For interactive applications, this latency is noticeable. Consider:

• Pre-generating proofs for predictable operations
• Delegating proof generation to a trusted server (if you accept the trust assumption)
• Using simpler circuits where possible

3. Correlation Attacks

Even with perfect ZK privacy, metadata can leak:

• Timing correlation: If Alice deposits at time T and Bob withdraws at time T+5min, observers may suspect a connection
• Amount correlation: If you deposit 100 tokens and withdraw exactly 100 tokens, observers may link the transactions despite no cryptographic linkage
• Address reuse: Depositing from address A and receiving withdrawals at address A links all your transactions

Mitigations: introduce time delays, use round amounts or break/merge notes, use fresh addresses for each transaction.

4. Stale Merkle Roots

Merkle inclusion proofs are valid only for the root at the time of proof generation. If the tree updates between proof generation and proof submission (because another user makes a transaction), your proof is invalid — it references an old root.

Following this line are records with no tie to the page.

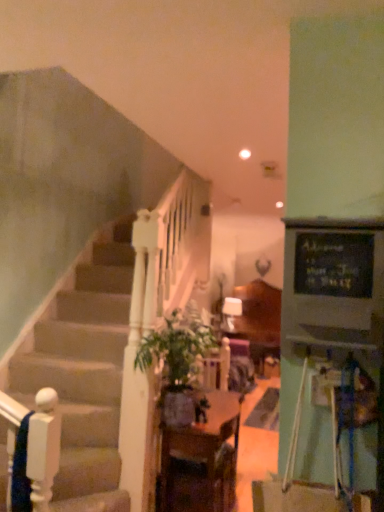 Find the location of a particular element. This screenshot has height=512, width=384. green leafy plant at center is located at coordinates (178, 366).

The width and height of the screenshot is (384, 512). What do you see at coordinates (178, 366) in the screenshot?
I see `green leafy plant at center` at bounding box center [178, 366].

Measure the distance between point (171, 319) and camera.

The depth of point (171, 319) is 9.11 feet.

The image size is (384, 512). Describe the element at coordinates (201, 460) in the screenshot. I see `wooden table at center` at that location.

The image size is (384, 512). In order to click on wooden table at center in this screenshot , I will do `click(201, 460)`.

At what (x,y) coordinates should I click in order to perform the action: click on green leafy plant at center. Please return your answer as a coordinate pair (x, y). Looking at the image, I should click on (178, 366).

Which is more to the right, green leafy plant at center or wooden table at center?

From the viewer's perspective, wooden table at center appears more on the right side.

In the scene shown: Does green leafy plant at center lie in front of wooden table at center?

Yes, it is in front of wooden table at center.

Is point (168, 388) farther from camera compared to point (202, 451)?

Yes, it is.

From the image's perspective, does green leafy plant at center appear higher than wooden table at center?

Indeed, from the image's perspective, green leafy plant at center is shown above wooden table at center.

From a real-world perspective, between green leafy plant at center and wooden table at center, who is vertically higher?

green leafy plant at center.

Can you confirm if green leafy plant at center is thinner than wooden table at center?

In fact, green leafy plant at center might be wider than wooden table at center.

Which of these two, green leafy plant at center or wooden table at center, stands shorter?

green leafy plant at center.

In terms of size, does green leafy plant at center appear bigger or smaller than wooden table at center?

Considering their sizes, green leafy plant at center takes up less space than wooden table at center.

Looking at this image, could wooden table at center be considered to be inside green leafy plant at center?

No, wooden table at center is not a part of green leafy plant at center.

Is green leafy plant at center positioned far away from wooden table at center?

No, green leafy plant at center is not far from wooden table at center.

Is wooden table at center at the back of green leafy plant at center?

green leafy plant at center does not have its back to wooden table at center.

How different are the orientations of green leafy plant at center and wooden table at center in degrees?

The angular difference between green leafy plant at center and wooden table at center is 0.000648 degrees.

Identify the location of table directly beneath the green leafy plant at center (from a real-world perspective). (201, 460).

Which object is positioned more to the left, wooden table at center or green leafy plant at center?

green leafy plant at center.

Between wooden table at center and green leafy plant at center, which one is positioned in front?

green leafy plant at center is closer to the camera.

Which point is more distant from viewer, (200, 461) or (198, 340)?

Point (200, 461)

From the image's perspective, would you say wooden table at center is shown under green leafy plant at center?

Yes.

From a real-world perspective, is wooden table at center physically located above or below green leafy plant at center?

From a real-world perspective, wooden table at center is physically below green leafy plant at center.

Looking at their sizes, would you say wooden table at center is wider or thinner than green leafy plant at center?

Clearly, wooden table at center has less width compared to green leafy plant at center.

Considering the sizes of wooden table at center and green leafy plant at center in the image, is wooden table at center taller or shorter than green leafy plant at center?

In the image, wooden table at center appears to be taller than green leafy plant at center.

Is wooden table at center bigger than green leafy plant at center?

Yes, wooden table at center is bigger than green leafy plant at center.

Is wooden table at center spatially inside green leafy plant at center, or outside of it?

wooden table at center is outside green leafy plant at center.

Is wooden table at center placed right next to green leafy plant at center?

No, wooden table at center is not beside green leafy plant at center.

Is wooden table at center aimed at green leafy plant at center?

No, wooden table at center is not oriented towards green leafy plant at center.

What's the angular difference between wooden table at center and green leafy plant at center's facing directions?

The facing directions of wooden table at center and green leafy plant at center are 0.000648 degrees apart.

How distant is wooden table at center from green leafy plant at center?

The distance of wooden table at center from green leafy plant at center is 33.33 centimeters.

Image resolution: width=384 pixels, height=512 pixels. Find the location of `houseplant in front of the wooden table at center`. houseplant in front of the wooden table at center is located at coordinates (178, 366).

You are a GUI agent. You are given a task and a screenshot of the screen. Output one action in this format:
    pyautogui.click(x=<x>, y=<y>)
    Task: Click on the houseplant in front of the wooden table at center
    The width and height of the screenshot is (384, 512).
    Given the screenshot: What is the action you would take?
    pyautogui.click(x=178, y=366)

Locate an element on the screen. The image size is (384, 512). table that is on the right side of green leafy plant at center is located at coordinates (201, 460). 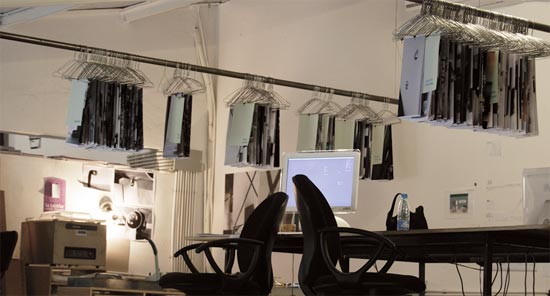 The image size is (550, 296). Find the location of `table`. table is located at coordinates (469, 233). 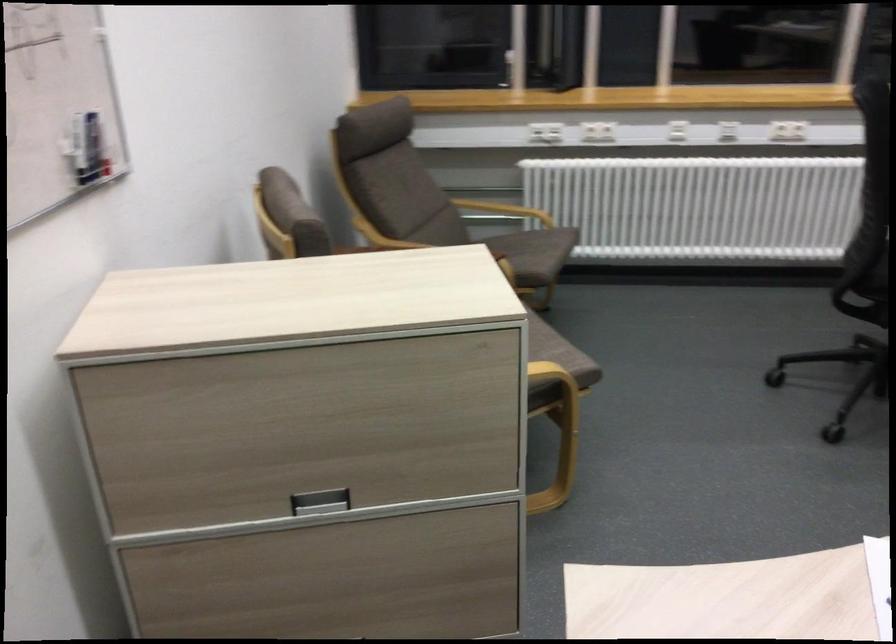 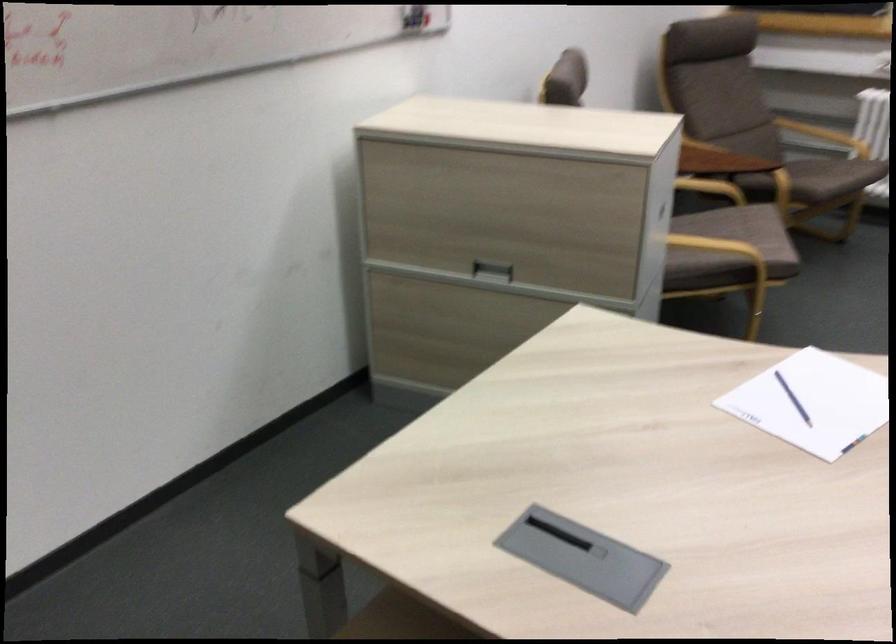 The point at (322, 502) is marked in the first image. Where is the corresponding point in the second image?

(492, 270) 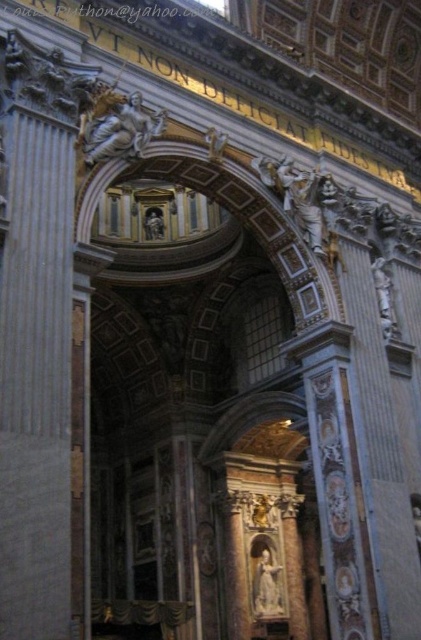 Question: Which of the following is the closest to the observer?

Choices:
 (A) white marble statue at right
 (B) white marble statue at center
 (C) white marble statue at upper center

Answer: (C)

Question: Which point appears farthest from the camera in this image?

Choices:
 (A) (272, 596)
 (B) (378, 305)
 (C) (133, 145)

Answer: (A)

Question: Considering the relative positions of white marble statue at upper center and white marble statue at center in the image provided, where is white marble statue at upper center located with respect to white marble statue at center?

Choices:
 (A) right
 (B) left

Answer: (B)

Question: Is white marble statue at upper center above white marble statue at center?

Choices:
 (A) yes
 (B) no

Answer: (A)

Question: Estimate the real-world distances between objects in this image. Which object is farther from the white marble statue at center?

Choices:
 (A) white marble statue at upper center
 (B) white marble statue at right

Answer: (A)

Question: Does white marble statue at upper center have a smaller size compared to white marble statue at right?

Solution: maintain a root history on-chain. The contract accepts proofs against any root that was valid in the last N blocks.

ledger {
  commitment_tree: MerkleTree<Field, 20>,
  root_history: CircularBuffer<Field, 100>,  // keep last 100 roots
}

fn verify_inclusion(commitment: Field, path: MerklePath<20>, claimed_root: Field) {
  // Accept proofs against any recent root
  assert ledger.root_history.contains(claimed_root);
  assert merkle_verify(claimed_root, commitment, path);
}

This adds 100 root hashes of storage (3,200 bytes) and allows proof generation up to 100 blocks before submission — plenty for typical network conditions.

---

Summary

Private state in Midnight is client-side data bound to on-chain commitments. The commitment model — post a hash, prove knowledge of the preimage when spending, publish nullifiers to prevent double-spends — is the foundational pattern for everything from token balances to ownership flags to counters. The key discipline: manage local state carefully (it's not recoverable from the chain), use fresh secrets per commitment, and design state transitions atomically. The pitfalls — state bloat, proof latency, correlation attacks, stale roots — all have known mitigations, but they require deliberate design choices rather than afterthoughts.